I think everybody still loves animation, and animation is a viable business option. I think the issue is the industry has a tendency to chase rather than invent. So what I mean by that is like, okay, well this thing is a hit, so now let’s try to make this thing. When Spider-Verse came out, every other movie all of a sudden started to look like Spider-Verse. And then of course there’s the IP craze. People will only go see things that they’re familiar with, which is a crazy thought. And then what’s happening in the bigger part of the industry is now with the coming of streaming, people are leaving cable and so now they’re going into streaming. And so now cable is losing. So that used to be the biggest buyer, Cartoon Network, Disney Channel, Nickelodeon, those were the top three kid-producing channels, and now they’re not really making new shows or barely any. Where before we would have a studio of 500 people in the Cartoon Network heyday making 10 shows.

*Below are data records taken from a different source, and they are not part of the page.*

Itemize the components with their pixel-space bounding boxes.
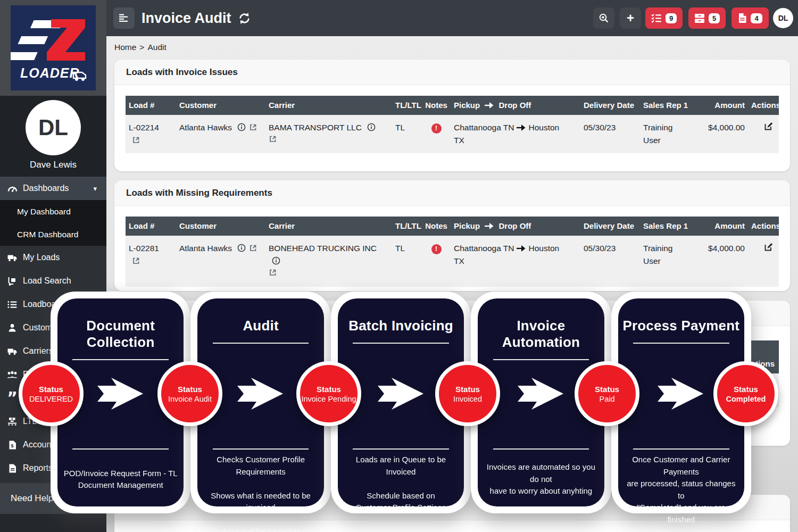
- workflow-step-description: POD/Invoice Request Form - TL Document M…: [62, 454, 178, 505]
- pickup-dropoff-cell: Chattanooga TNHouston TX: [451, 236, 580, 274]
- invoice-issues-table: Load # Customer Carrier TL/LTL Notes Pic…: [126, 96, 779, 153]
- col-actions: Actions: [748, 217, 779, 236]
- section-title: Loads with Invoice Issues: [114, 60, 790, 85]
- col-carrier: Carrier: [265, 217, 392, 236]
- workflow-step-description: Checks Customer Profile Requirements Sho…: [203, 454, 319, 532]
- actions-cell: [748, 236, 779, 262]
- status-value: Invoice Pending: [301, 395, 356, 403]
- status-badge-invoice-audit: Status Invoice Audit: [157, 361, 222, 426]
- truck-icon: [7, 253, 18, 262]
- status-badge-delivered: Status DELIVERED: [19, 361, 84, 426]
- status-badge-paid: Status Paid: [575, 361, 639, 426]
- arrow-right-icon: [485, 223, 494, 229]
- logo-loader-text: LOADER: [20, 65, 80, 80]
- big-arrow-icon: [655, 377, 706, 411]
- sidebar-item-label: Dashboards: [23, 184, 69, 193]
- sidebar-item-dashboards[interactable]: Dashboards ▾: [0, 177, 106, 200]
- external-link-icon[interactable]: [249, 123, 257, 131]
- sidebar-footer: [0, 514, 106, 532]
- alert-icon[interactable]: !: [431, 244, 442, 254]
- status-label: Status: [39, 385, 63, 394]
- col-delivery-date: Delivery Date: [580, 96, 640, 115]
- count-badge: 4: [751, 13, 762, 23]
- info-icon[interactable]: [272, 256, 280, 265]
- status-label: Status: [455, 385, 480, 394]
- info-icon[interactable]: [237, 244, 246, 252]
- workflow-overlay: Document Collection POD/Invoice Request …: [51, 292, 751, 513]
- breadcrumb-current[interactable]: Audit: [147, 43, 166, 52]
- zoom-search-button[interactable]: [593, 7, 614, 29]
- sidebar-item-crm-dashboard[interactable]: CRM Dashboard: [0, 223, 106, 246]
- edit-icon[interactable]: [763, 121, 774, 131]
- external-link-icon[interactable]: [249, 244, 257, 252]
- amount-cell: $4,000.00: [699, 115, 748, 140]
- col-sales-rep: Sales Rep 1: [640, 217, 699, 236]
- user-profile: DL Dave Lewis: [0, 96, 106, 177]
- user-avatar-button[interactable]: DL: [773, 8, 793, 28]
- document-icon: [7, 463, 18, 473]
- truck-icon: [7, 346, 18, 356]
- workflow-step-title: Invoice Automation: [478, 298, 604, 351]
- external-link-icon[interactable]: [269, 268, 277, 277]
- invoice-issues-card: Loads with Invoice Issues Load # Custome…: [114, 60, 790, 171]
- rep-cell: Training User: [640, 115, 699, 153]
- status-value: Paid: [599, 395, 614, 403]
- app-screen: Home > Audit Loads with Invoice Issues L…: [0, 0, 798, 532]
- delivery-cell: 05/30/23: [580, 115, 640, 140]
- col-pickup-dropoff: Pickup Drop Off: [451, 217, 580, 236]
- plus-icon: +: [627, 13, 634, 23]
- external-link-icon[interactable]: [132, 136, 140, 144]
- status-label: Status: [317, 385, 341, 394]
- section-title: Loads with Missing Requirements: [114, 180, 790, 206]
- gauge-icon: [7, 184, 18, 193]
- status-badge-invoiced: Status Invoiced: [435, 361, 500, 426]
- ez-loader-logo[interactable]: LOADER: [11, 5, 96, 90]
- archive-button[interactable]: 5: [688, 7, 726, 29]
- workflow-step-title: Process Payment: [618, 298, 744, 334]
- col-delivery-date: Delivery Date: [580, 217, 640, 236]
- pallet-icon: [7, 417, 18, 426]
- external-link-icon[interactable]: [132, 256, 140, 265]
- workflow-step-description: Once Customer and Carrier Payments are p…: [623, 454, 739, 526]
- col-carrier: Carrier: [265, 96, 392, 115]
- sidebar-item-load-search[interactable]: Load Search: [0, 269, 106, 293]
- sidebar-item-label: My Loads: [23, 253, 60, 262]
- hand-truck-icon: [7, 276, 18, 286]
- sidebar-subnav: My Dashboard CRM Dashboard: [0, 200, 106, 246]
- external-link-icon[interactable]: [269, 135, 277, 143]
- sidebar-item-my-loads[interactable]: My Loads: [0, 246, 106, 269]
- menu-toggle-button[interactable]: [113, 7, 135, 29]
- info-icon[interactable]: [367, 123, 376, 131]
- people-icon: [7, 370, 18, 379]
- workflow-step-title: Document Collection: [57, 298, 184, 351]
- refresh-icon[interactable]: [238, 12, 251, 25]
- documents-button[interactable]: 4: [732, 7, 769, 29]
- big-arrow-icon: [95, 377, 146, 411]
- col-tlltl: TL/LTL: [392, 217, 422, 236]
- add-button[interactable]: +: [620, 7, 641, 29]
- tlltl-cell: TL: [392, 115, 422, 140]
- arrow-right-icon: [517, 124, 526, 131]
- task-list-button[interactable]: 9: [645, 7, 683, 29]
- col-amount: Amount: [699, 217, 748, 236]
- archive-icon: [694, 13, 705, 23]
- col-actions: Actions: [748, 96, 779, 115]
- sidebar-item-label: Load Search: [23, 276, 71, 286]
- alert-icon[interactable]: !: [431, 123, 442, 134]
- status-value: Completed: [726, 395, 766, 403]
- user-avatar[interactable]: DL: [26, 100, 81, 155]
- breadcrumb-home[interactable]: Home: [114, 43, 136, 52]
- quote-icon: ”: [7, 393, 18, 403]
- breadcrumb: Home > Audit: [114, 43, 167, 52]
- customer-cell: Atlanta Hawks: [176, 115, 265, 140]
- col-load: Load #: [126, 96, 176, 115]
- info-icon[interactable]: [237, 123, 246, 131]
- col-pickup-dropoff: Pickup Drop Off: [451, 96, 580, 115]
- table-header-row: Load # Customer Carrier TL/LTL Notes Pic…: [126, 96, 779, 115]
- edit-icon[interactable]: [763, 242, 774, 252]
- sidebar-item-my-dashboard[interactable]: My Dashboard: [0, 200, 106, 223]
- big-arrow-icon: [376, 377, 427, 411]
- file-icon: [738, 13, 747, 23]
- status-badge-completed: Status Completed: [713, 361, 778, 426]
- workflow-step-description: Loads are in Queue to be Invoiced Schedu…: [343, 454, 459, 514]
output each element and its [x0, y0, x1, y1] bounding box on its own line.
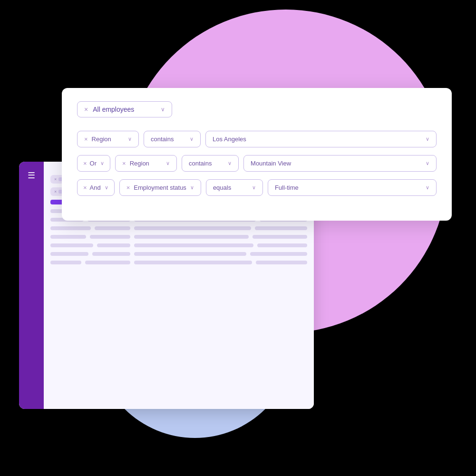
close-icon[interactable]: ×: [122, 160, 126, 167]
chevron-down-icon: ∨: [190, 136, 194, 142]
field-dropdown-2[interactable]: × Region ∨: [115, 155, 177, 172]
employee-dropdown[interactable]: × All employees ∨: [77, 101, 172, 117]
condition-row-1: × Region ∨ contains ∨ Los Angeles ∨: [77, 131, 437, 147]
chevron-down-icon: ∨: [252, 185, 256, 191]
table-row: [50, 261, 307, 266]
chevron-down-icon: ∨: [228, 160, 232, 166]
chevron-down-icon: ∨: [426, 136, 429, 142]
value-dropdown-3[interactable]: Full-time ∨: [268, 179, 437, 196]
hamburger-icon[interactable]: ☰: [28, 170, 35, 181]
value-dropdown-2[interactable]: Mountain View ∨: [243, 155, 437, 172]
field-label: Region: [92, 136, 124, 143]
value-label: Mountain View: [251, 160, 291, 167]
operator-label: contains: [151, 136, 174, 143]
or-prefix-dropdown[interactable]: × Or ∨: [77, 155, 110, 172]
chevron-down-icon: ∨: [190, 185, 194, 191]
field-label: Region: [130, 160, 162, 167]
operator-dropdown-2[interactable]: contains ∨: [182, 155, 239, 172]
operator-label: contains: [189, 160, 212, 167]
chevron-down-icon: ∨: [166, 160, 170, 166]
value-dropdown-1[interactable]: Los Angeles ∨: [205, 131, 437, 147]
close-icon[interactable]: ×: [84, 136, 88, 143]
condition-row-2: × Or ∨ × Region ∨ contains ∨ Mountain Vi…: [77, 155, 437, 172]
table-row: [50, 252, 307, 258]
close-icon[interactable]: ×: [126, 184, 130, 191]
close-icon[interactable]: ×: [83, 184, 87, 191]
close-icon[interactable]: ×: [84, 106, 88, 113]
chevron-down-icon: ∨: [426, 160, 429, 166]
field-dropdown-3[interactable]: × Employment status ∨: [119, 179, 201, 196]
table-row: [50, 235, 307, 241]
prefix-label: And: [90, 184, 101, 191]
and-prefix-dropdown[interactable]: × And ∨: [77, 179, 115, 196]
operator-dropdown-1[interactable]: contains ∨: [144, 131, 201, 147]
condition-row-3: × And ∨ × Employment status ∨ equals ∨ F…: [77, 179, 437, 196]
value-label: Los Angeles: [213, 136, 246, 143]
table-row: [50, 243, 307, 249]
table-row: [50, 226, 307, 232]
prefix-label: Or: [90, 160, 97, 167]
value-label: Full-time: [275, 184, 299, 191]
chevron-down-icon: ∨: [426, 185, 429, 191]
field-dropdown-1[interactable]: × Region ∨: [77, 131, 139, 147]
chevron-down-icon: ∨: [128, 136, 132, 142]
close-icon[interactable]: ×: [83, 160, 87, 167]
field-label: Employment status: [134, 184, 186, 191]
x-icon: ×: [54, 177, 57, 182]
operator-label: equals: [213, 184, 231, 191]
chevron-down-icon: ∨: [161, 106, 165, 113]
operator-dropdown-3[interactable]: equals ∨: [206, 179, 263, 196]
app-sidebar: ☰: [19, 162, 44, 409]
filter-panel: × All employees ∨ × Region ∨ contains ∨ …: [62, 88, 452, 221]
employee-filter-row: × All employees ∨: [77, 101, 437, 117]
chevron-down-icon: ∨: [105, 185, 108, 191]
chevron-down-icon: ∨: [100, 160, 104, 166]
employee-dropdown-label: All employees: [93, 106, 156, 113]
x-icon: ×: [54, 189, 57, 194]
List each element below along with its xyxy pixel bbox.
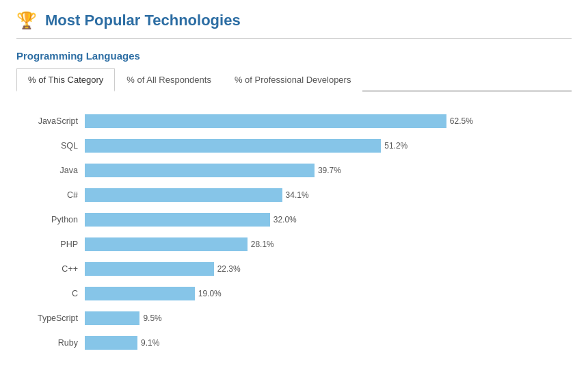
bar-label: Python	[16, 215, 85, 224]
tab-all-respondents[interactable]: % of All Respondents	[115, 68, 223, 92]
tab-category[interactable]: % of This Category	[16, 68, 115, 92]
chart-row: C#34.1%	[16, 186, 558, 204]
chart-row: C++22.3%	[16, 260, 558, 278]
bar-value: 22.3%	[214, 264, 241, 274]
bar	[85, 336, 137, 350]
chart-row: SQL51.2%	[16, 137, 558, 155]
page-header: 🏆 Most Popular Technologies	[16, 11, 572, 39]
bar	[85, 213, 270, 227]
bar	[85, 237, 248, 251]
bar	[85, 164, 315, 177]
bar	[85, 139, 381, 153]
bar	[85, 311, 139, 325]
bar-value: 19.0%	[195, 289, 222, 298]
bar-value: 9.1%	[137, 338, 159, 348]
chart-row: Ruby9.1%	[16, 334, 558, 352]
bar-value: 9.5%	[139, 313, 161, 323]
bar	[85, 114, 446, 128]
chart-area: JavaScript62.5%SQL51.2%Java39.7%C#34.1%P…	[16, 105, 572, 365]
bar-label: Java	[16, 166, 85, 175]
bar-label: C++	[16, 264, 85, 274]
bar-label: PHP	[16, 240, 85, 249]
tab-professional[interactable]: % of Professional Developers	[223, 68, 363, 92]
bar-label: TypeScript	[16, 313, 85, 323]
tab-bar: % of This Category % of All Respondents …	[16, 68, 572, 92]
bar-value: 51.2%	[381, 141, 407, 151]
bar-label: JavaScript	[16, 116, 85, 126]
bar-value: 28.1%	[248, 240, 274, 249]
bar-value: 34.1%	[282, 190, 309, 200]
trophy-icon: 🏆	[16, 11, 37, 30]
bar-value: 62.5%	[446, 116, 473, 126]
bar-value: 32.0%	[270, 215, 297, 224]
chart-row: C19.0%	[16, 285, 558, 303]
bar-label: Ruby	[16, 338, 85, 348]
bar-label: C	[16, 289, 85, 298]
bar-label: SQL	[16, 141, 85, 151]
bar-label: C#	[16, 190, 85, 200]
chart-row: Java39.7%	[16, 162, 558, 179]
chart-row: TypeScript9.5%	[16, 309, 558, 327]
page-title: Most Popular Technologies	[45, 12, 241, 29]
chart-row: PHP28.1%	[16, 235, 558, 253]
bar	[85, 262, 214, 276]
chart-row: JavaScript62.5%	[16, 112, 558, 130]
bar-value: 39.7%	[315, 166, 341, 175]
section-title: Programming Languages	[16, 50, 572, 62]
bar	[85, 188, 282, 202]
chart-row: Python32.0%	[16, 211, 558, 229]
bar	[85, 287, 195, 300]
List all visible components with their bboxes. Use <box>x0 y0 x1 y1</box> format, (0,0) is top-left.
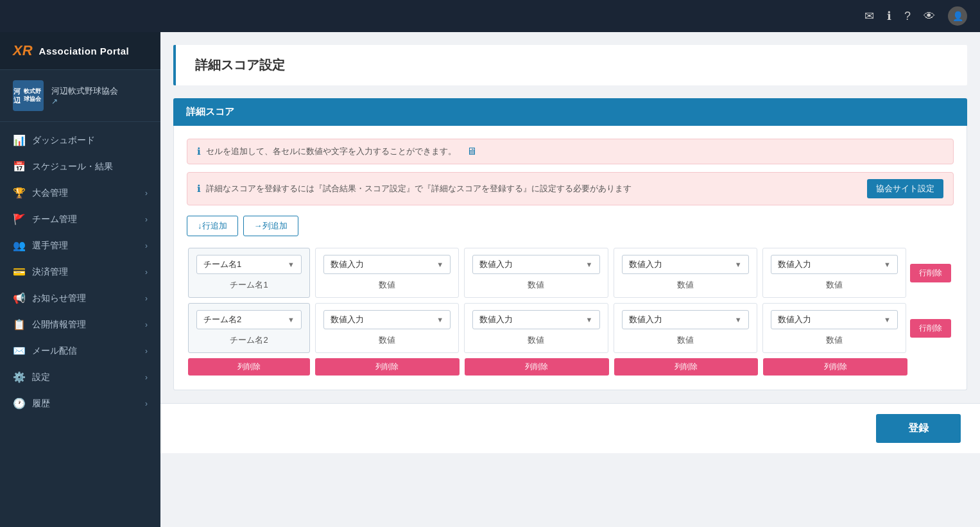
chevron-right-icon3: › <box>145 241 148 250</box>
org-name: 河辺軟式野球協会 <box>51 85 118 97</box>
grid-cell-r2c4: 数値入力 ▼ 数値 <box>614 303 757 353</box>
cell-select-text-r2c3: 数値入力 <box>479 314 513 325</box>
sidebar-item-schedule[interactable]: 📅 スケジュール・結果 <box>0 153 160 180</box>
delete-col-4-button[interactable]: 列削除 <box>614 358 759 376</box>
cell-select-r1c3[interactable]: 数値入力 ▼ <box>472 255 599 274</box>
org-link[interactable]: ↗ <box>51 97 118 106</box>
cell-select-r2c2[interactable]: 数値入力 ▼ <box>323 310 451 329</box>
grid-cell-r2c1: チーム名2 ▼ チーム名2 <box>188 303 310 353</box>
sidebar-item-public[interactable]: 📋 公開情報管理 › <box>0 311 160 338</box>
delete-col-5-button[interactable]: 列削除 <box>763 358 907 376</box>
grid-cell-r2c3: 数値入力 ▼ 数値 <box>464 303 608 353</box>
cell-select-r1c5[interactable]: 数値入力 ▼ <box>771 255 898 274</box>
cell-select-r1c4[interactable]: 数値入力 ▼ <box>622 255 749 274</box>
sidebar-label-tournament: 大会管理 <box>32 187 68 199</box>
dropdown-icon-r1c3: ▼ <box>586 261 593 268</box>
cell-select-r2c5[interactable]: 数値入力 ▼ <box>771 310 898 329</box>
cell-label-r2c2: 数値 <box>379 334 395 346</box>
sidebar-label-history: 履歴 <box>32 398 50 410</box>
dashboard-icon: 📊 <box>13 134 26 146</box>
cell-select-text-r2c2: 数値入力 <box>331 314 364 325</box>
cell-select-r1c2[interactable]: 数値入力 ▼ <box>323 255 451 274</box>
sidebar-logo: XR Association Portal <box>0 32 160 70</box>
settings-icon: ⚙️ <box>13 371 26 383</box>
delete-row-2-button[interactable]: 行削除 <box>910 319 951 338</box>
cell-label-r1c4: 数値 <box>677 279 694 291</box>
add-col-button[interactable]: →列追加 <box>243 216 298 236</box>
tournament-icon: 🏆 <box>13 187 26 199</box>
app-logo-icon: XR <box>13 42 33 59</box>
cell-select-r2c1[interactable]: チーム名2 ▼ <box>196 310 302 329</box>
user-avatar[interactable]: 👤 <box>948 6 967 26</box>
sidebar-item-settings[interactable]: ⚙️ 設定 › <box>0 364 160 390</box>
eye-icon[interactable]: 👁 <box>924 10 935 23</box>
sidebar-item-notice[interactable]: 📢 お知らせ管理 › <box>0 285 160 311</box>
sidebar-item-tournament[interactable]: 🏆 大会管理 › <box>0 180 160 206</box>
delete-col-2-button[interactable]: 列削除 <box>315 358 460 376</box>
info-banner-2: ℹ 詳細なスコアを登録するには『試合結果・スコア設定』で『詳細なスコアを登録する… <box>187 172 954 205</box>
grid-cell-r1c5: 数値入力 ▼ 数値 <box>762 248 906 298</box>
cell-label-r2c3: 数値 <box>528 334 544 346</box>
dropdown-icon-r2c4: ▼ <box>735 316 742 324</box>
grid-cell-r1c1: チーム名1 ▼ チーム名1 <box>188 248 310 298</box>
mail-icon[interactable]: ✉ <box>864 9 874 23</box>
nav-section: 📊 ダッシュボード 📅 スケジュール・結果 🏆 大会管理 › 🚩 <box>0 122 160 422</box>
chevron-right-icon8: › <box>145 373 148 382</box>
cell-select-r1c1[interactable]: チーム名1 ▼ <box>196 255 302 274</box>
dropdown-icon-r2c3: ▼ <box>586 316 593 324</box>
info-text-1: セルを追加して、各セルに数値や文字を入力することができます。 <box>206 146 456 157</box>
info-circle-icon2: ℹ <box>197 183 201 194</box>
dropdown-icon-r1c5: ▼ <box>884 261 891 268</box>
info-circle-icon: ℹ <box>197 146 201 157</box>
cell-select-r2c4[interactable]: 数値入力 ▼ <box>622 310 749 329</box>
grid-cell-r2c5: 数値入力 ▼ 数値 <box>762 303 906 353</box>
org-section: 河辺 軟式野球協会 河辺軟式野球協会 ↗ <box>0 70 160 122</box>
add-row-button[interactable]: ↓行追加 <box>187 216 238 236</box>
sidebar-item-player[interactable]: 👥 選手管理 › <box>0 232 160 259</box>
sidebar-label-payment: 決済管理 <box>32 266 68 278</box>
action-buttons: ↓行追加 →列追加 <box>187 216 954 236</box>
sidebar-item-payment[interactable]: 💳 決済管理 › <box>0 259 160 285</box>
grid-cell-r1c4: 数値入力 ▼ 数値 <box>614 248 757 298</box>
public-icon: 📋 <box>13 318 26 331</box>
payment-icon: 💳 <box>13 266 26 278</box>
chevron-right-icon4: › <box>145 268 148 277</box>
topbar: ✉ ℹ ? 👁 👤 <box>0 0 980 32</box>
info-icon[interactable]: ℹ <box>887 9 891 23</box>
delete-col-1-button[interactable]: 列削除 <box>188 358 310 376</box>
notice-icon: 📢 <box>13 292 26 304</box>
chevron-right-icon5: › <box>145 294 148 303</box>
cell-label-r1c1: チーム名1 <box>230 279 268 291</box>
cell-select-text-r2c4: 数値入力 <box>629 314 662 325</box>
section-body: ℹ セルを追加して、各セルに数値や文字を入力することができます。 🖥 ℹ 詳細な… <box>173 126 967 390</box>
sidebar-label-team: チーム管理 <box>32 214 77 225</box>
association-settings-button[interactable]: 協会サイト設定 <box>867 179 943 198</box>
cell-label-r2c4: 数値 <box>677 334 694 346</box>
chevron-right-icon2: › <box>145 215 148 224</box>
grid-cell-r2c2: 数値入力 ▼ 数値 <box>315 303 459 353</box>
cell-select-text-r1c2: 数値入力 <box>331 259 364 270</box>
cell-select-r2c3[interactable]: 数値入力 ▼ <box>472 310 599 329</box>
cell-label-r1c3: 数値 <box>528 279 544 291</box>
grid-cell-r1c3: 数値入力 ▼ 数値 <box>464 248 608 298</box>
chevron-right-icon: › <box>145 189 148 198</box>
help-icon[interactable]: ? <box>904 10 911 23</box>
sidebar-item-dashboard[interactable]: 📊 ダッシュボード <box>0 127 160 153</box>
chevron-right-icon9: › <box>145 399 148 408</box>
sidebar-item-mail[interactable]: ✉️ メール配信 › <box>0 338 160 364</box>
delete-col-3-button[interactable]: 列削除 <box>465 358 609 376</box>
sidebar-label-player: 選手管理 <box>32 240 68 252</box>
sidebar: XR Association Portal 河辺 軟式野球協会 河辺軟式野球協会… <box>0 32 160 527</box>
cell-label-r1c5: 数値 <box>826 279 843 291</box>
info-banner-1: ℹ セルを追加して、各セルに数値や文字を入力することができます。 🖥 <box>187 139 954 164</box>
delete-row-1-button[interactable]: 行削除 <box>910 264 951 282</box>
content-area: 詳細スコア ℹ セルを追加して、各セルに数値や文字を入力することができます。 🖥… <box>160 85 980 403</box>
team-icon: 🚩 <box>13 213 26 225</box>
sidebar-item-team[interactable]: 🚩 チーム管理 › <box>0 206 160 232</box>
mail-nav-icon: ✉️ <box>13 345 26 357</box>
register-button[interactable]: 登録 <box>876 414 961 443</box>
dropdown-icon-r1c4: ▼ <box>735 261 742 268</box>
sidebar-item-history[interactable]: 🕐 履歴 › <box>0 390 160 417</box>
cell-label-r2c1: チーム名2 <box>230 334 268 346</box>
cell-select-text-r1c5: 数値入力 <box>778 259 811 270</box>
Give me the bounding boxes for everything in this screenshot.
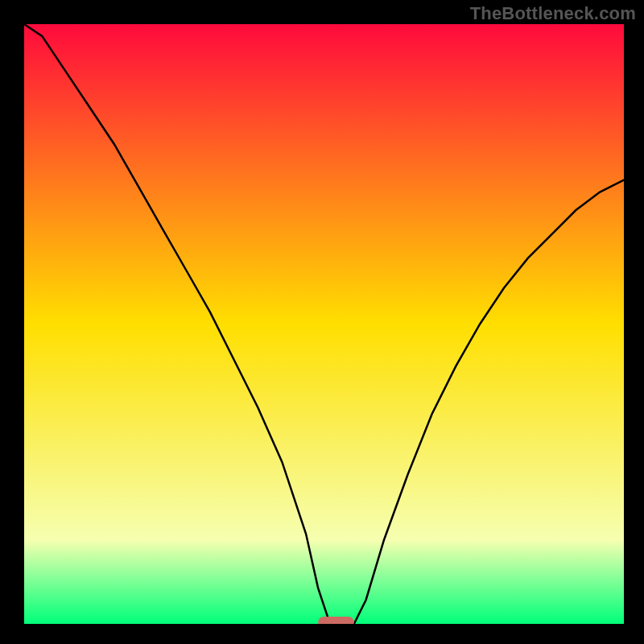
bottleneck-plot: [24, 24, 624, 624]
plot-svg: [24, 24, 624, 624]
optimum-marker: [318, 617, 354, 624]
chart-frame: TheBottleneck.com: [0, 0, 644, 644]
plot-background: [24, 24, 624, 624]
watermark-text: TheBottleneck.com: [470, 3, 636, 24]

And so all that is gone. And that’s the one biggest thing that’s probably the darkest thought is the kids’ business as far as TV series, where it’s disappeared and they say, and we have this conversation all the time, is it in TikTok or YouTube or where did all the 6 to 11 kids that used to be the biggest part of the market, where did they go? And even Netflix I think tried a few years ago to do kids programming and they didn’t succeed for whatever reason. And so everybody’s given up on it. That’s the crazy part. So a show like SpongeBob, which is probably the most popular show in 20 years, and I would say, “If somebody pitched you SpongeBob right now, you wouldn’t make it?” And they’re like, “No.” Because they’ve surrendered. And they go, “Well, younger kids are watching their phones and they’re not going to tune in for programming even on streaming.”

Wrapping up: I know you probably can’t reveal a whole lot about what you’re working on, but you’ve been working on Fixed for a while, and now that it’s out, are you going to just take a huge vacation? What’s next?

Well, I was saying Fixed was done in ’23. I also finished this third season of Primal, which will be coming out soon and so I’m excited for that. And then for the new stuff, in a way, I’ve got some stuff that I’m in development on and pitching here and there. There’s always a movie that I’m developing and a TV show basically. But what I’m really curious about, and I think the subconscious is yelling at me, “Just wait, wait and see what happens with Fixed. Will it just come and go and have no impact? Or will it kind of open the door for me to do more adult 2D films or even adult CG films? Can there be more than this?” Because we should be making as many variety of adult animated films as there are adult animated TV series and now there could be a show, whatever, like Big Mouth, and a show like Arcane and a show like Primal, all those can exist. Why can’t we have the same in movies?

FIXED is now available to stream on Netflix.